Ah I see, the bottleneck is in Net::S3::Amazon, which appears to be using an XPath approach to get at the needed information. Looks like list_all calls list_bucket_all, which calls list_bucket, which does the XPath dirty work.
If I were in your shoes, I might try to write an alternative sub to list_bucket which uses an approach other than XPath. If you look in:
http://search.cpan.org/src/PAJAS/XML-LibXML-1.65/lib/XML/LibXML/XPathC
+ontext.pm
sub find calls new for each node it needs to find:
sub find {
my ($self, $xpath, $node) = @_;
my ($type, @params) = $self->_guarded_find_call('_find', $xpath, $
+node);
if ($type) {
return $type->new(@params);
}
return undef;
}
This is where the OO interface of XML::LibXML::XPathContext is your bottleneck. You could probably develop a faster interface using a streaming parser, but how much faster I don't know. You'll need some sort of optimization in there to get a faster result. Sorry I can't be of much more help.

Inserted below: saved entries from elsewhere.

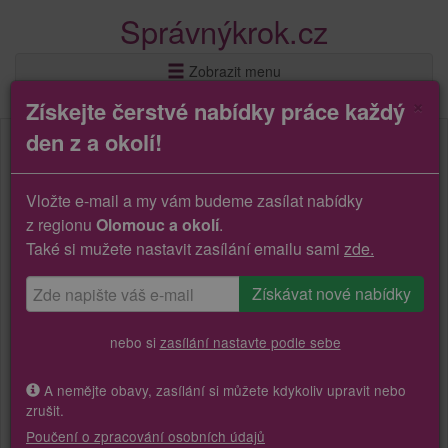
Správnýkrok.cz
Zobrazit menu
×
Získejte čerstvé nabídky práce každý
den z a okolí!
Vložte e-mail a my vám budeme zasílat nabídky
z regionu
Olomouc a okolí
.
Také si mužete nastavit zasílání emailu sami
zde.
nebo si
zasílání nastavte podle sebe
A nemějte obavy, zasílání si můžete kdykoliv upravit nebo
zrušit.
Poučení o zpracování osobních údajů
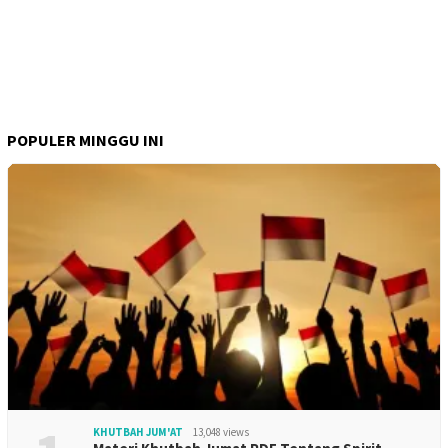
POPULER MINGGU INI
KHUTBAH JUM'AT
13,048 views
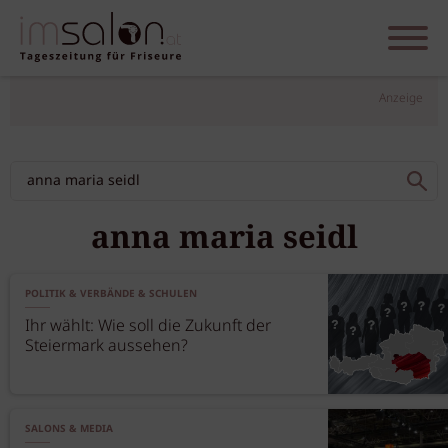
Anzeige
anna maria seidl
POLITIK & VERBÄNDE & SCHULEN
Ihr wählt: Wie soll die Zukunft der
Steiermark aussehen?
SALONS & MEDIA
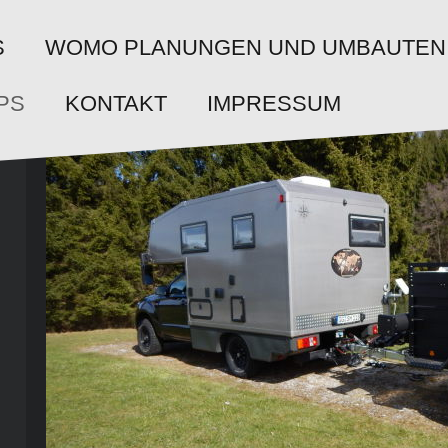
WOMO PLANUNGEN UND UMBAUTEN
S
PS
KONTAKT
IMPRESSUM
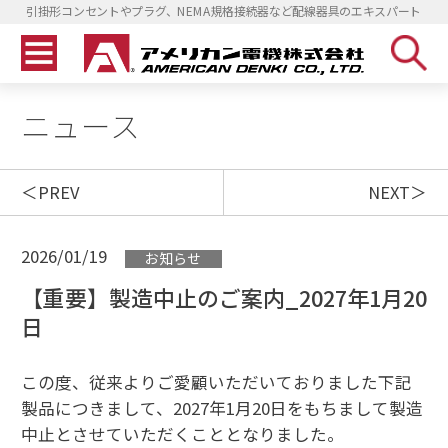
引掛形コンセントやプラグ、NEMA規格接続器など配線器具のエキスパート
ニュース
PREV
NEXT
2026/01/19
お知らせ
【重要】製造中止のご案内_2027年1月20
日
この度、従来よりご愛顧いただいておりました下記
製品につきまして、2027年1月20日をもちまして製造
中止とさせていただくこととなりました。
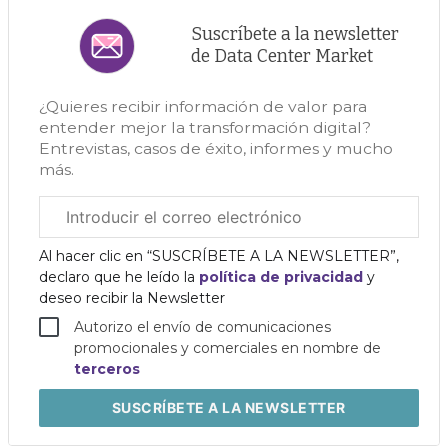
Suscríbete a la newsletter
de Data Center Market
¿Quieres recibir información de valor para
entender mejor la transformación digital?
Entrevistas, casos de éxito, informes y mucho
más.
Correo
electrónico
corporativo
Al hacer clic en “SUSCRÍBETE A LA NEWSLETTER”,
declaro que he leído la
política de privacidad
y
deseo recibir la Newsletter
Autorizo el envío de comunicaciones
promocionales y comerciales en nombre de
terceros
SUSCRÍBETE
A LA NEWSLETTER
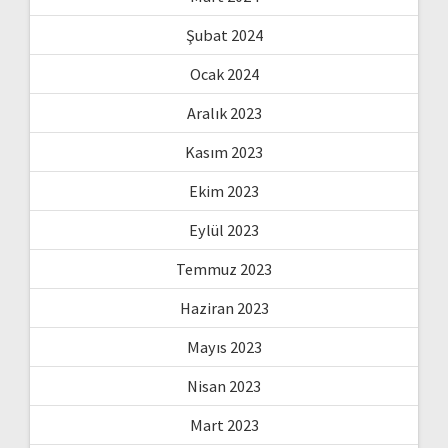
Şubat 2024
Ocak 2024
Aralık 2023
Kasım 2023
Ekim 2023
Eylül 2023
Temmuz 2023
Haziran 2023
Mayıs 2023
Nisan 2023
Mart 2023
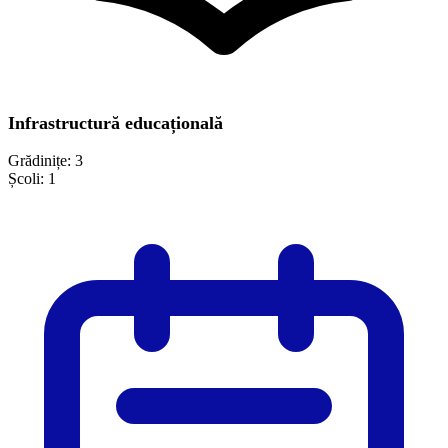
Infrastructură educațională
Grădinițe:
3
Școli:
1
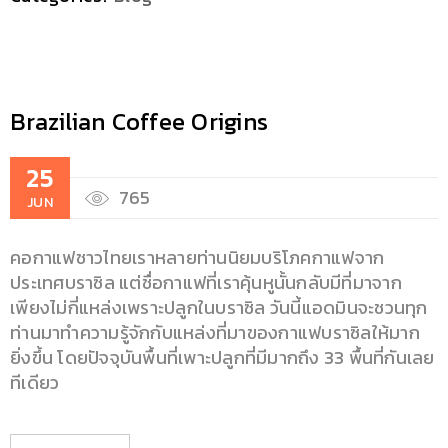
Brazilian Coffee Origins
25
765
JUN
คอกาแฟชาวไทยเราหลายท่านนิยมบริโภคกาแฟจาก
ประเทศบราซิล แต่ชื่อกาแฟที่เราคุ้นหูนั้นกลับมีที่มาจาก
เพียงไม่กี่แหล่งเพราะปลูกในบราซิล วันนี้แอดมินจะชวนทุก
ท่านมาทำความรู้จักกับแหล่งที่มาของกาแฟบราซิลให้มาก
ยิ่งขึ้น โดยปัจจุบันพื้นที่เพาะปลูกที่มีมากถึง 33 พื้นที่กันเลย
ทีเดียว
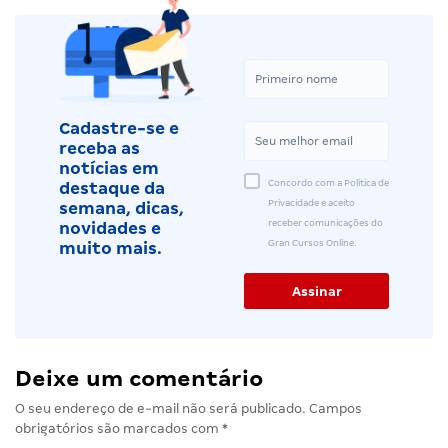
Cadastre-se e
receba as
notícias em
Concordo com a Política de
destaque da
Privacidade e aceito
semana, dicas,
receber comunicações do
novidades e
Gran Cursos Online.
muito mais.
Deixe um comentário
O seu endereço de e-mail não será publicado.
Campos
obrigatórios são marcados com
*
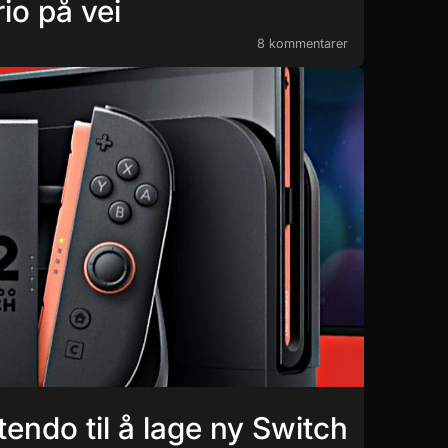
o på vei
8 kommentarer
tendo til å lage ny Switch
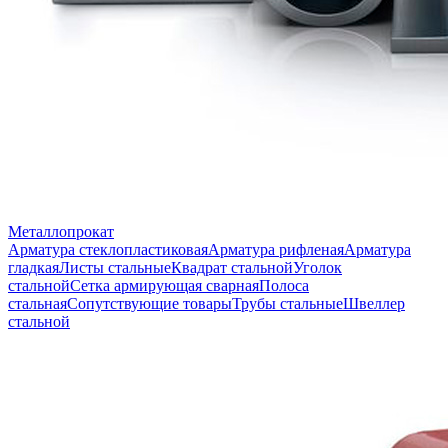
Металлопрокат
Арматура стеклопластиковая
Арматура рифленая
Арматура
гладкая
Листы стальные
Квадрат стальной
Уголок
стальной
Сетка армирующая сварная
Полоса
стальная
Сопутствующие товары
Трубы стальные
Швеллер
стальной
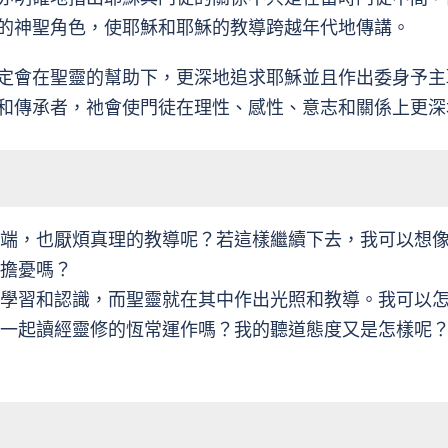
的神聖角色，使耶穌和耶穌的教導跨越年代地傳講。
定會在聖靈的幫助下，更深地追求耶穌並且作出委身予主
和傳承者，祂會使門徒在理性、感性、意志和關係上更深
端，也厭煩真理的教導呢？若這樣繼續下去，我可以想
擔憂嗎？
學習和認識，而聖靈就在其中作出光照和教導。我可以
一起讀經靈修的恆常運作嗎？我的聽道態度又是怎樣呢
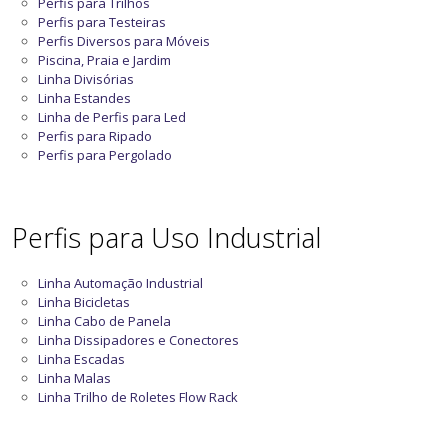
Perfis para Trilhos
Perfis para Testeiras
Perfis Diversos para Móveis
Piscina, Praia e Jardim
Linha Divisórias
Linha Estandes
Linha de Perfis para Led
Perfis para Ripado
Perfis para Pergolado
Perfis para Uso Industrial
Linha Automação Industrial
Linha Bicicletas
Linha Cabo de Panela
Linha Dissipadores e Conectores
Linha Escadas
Linha Malas
Linha Trilho de Roletes Flow Rack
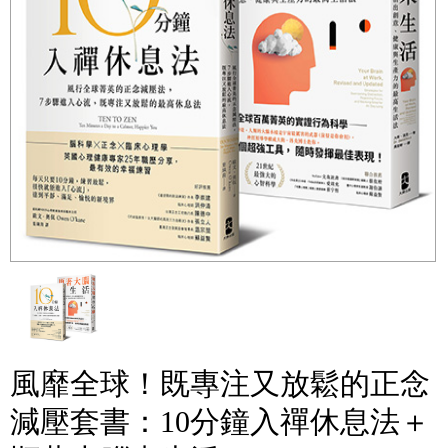
風靡全球！既專注又放鬆的正念
減壓套書：10分鐘入禪休息法＋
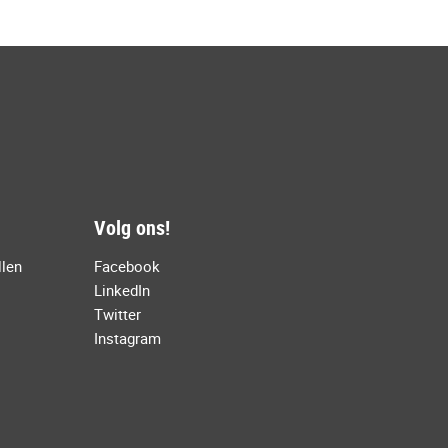
Volg ons!
llen
Facebook
LinkedIn
Twitter
Instagram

UPDATE - you could also use some of the modules lower level functions, and attempt to parallelize the operation by having each cpu count x percent of the buckets. That's probably easier than speeding up the xml parser, and I think it is probably your best bet to get a two or more times speedup. You could fork off a process that writes the results to a temp file, and then add up all the results at the end. I think that may be your shortest course to victory. |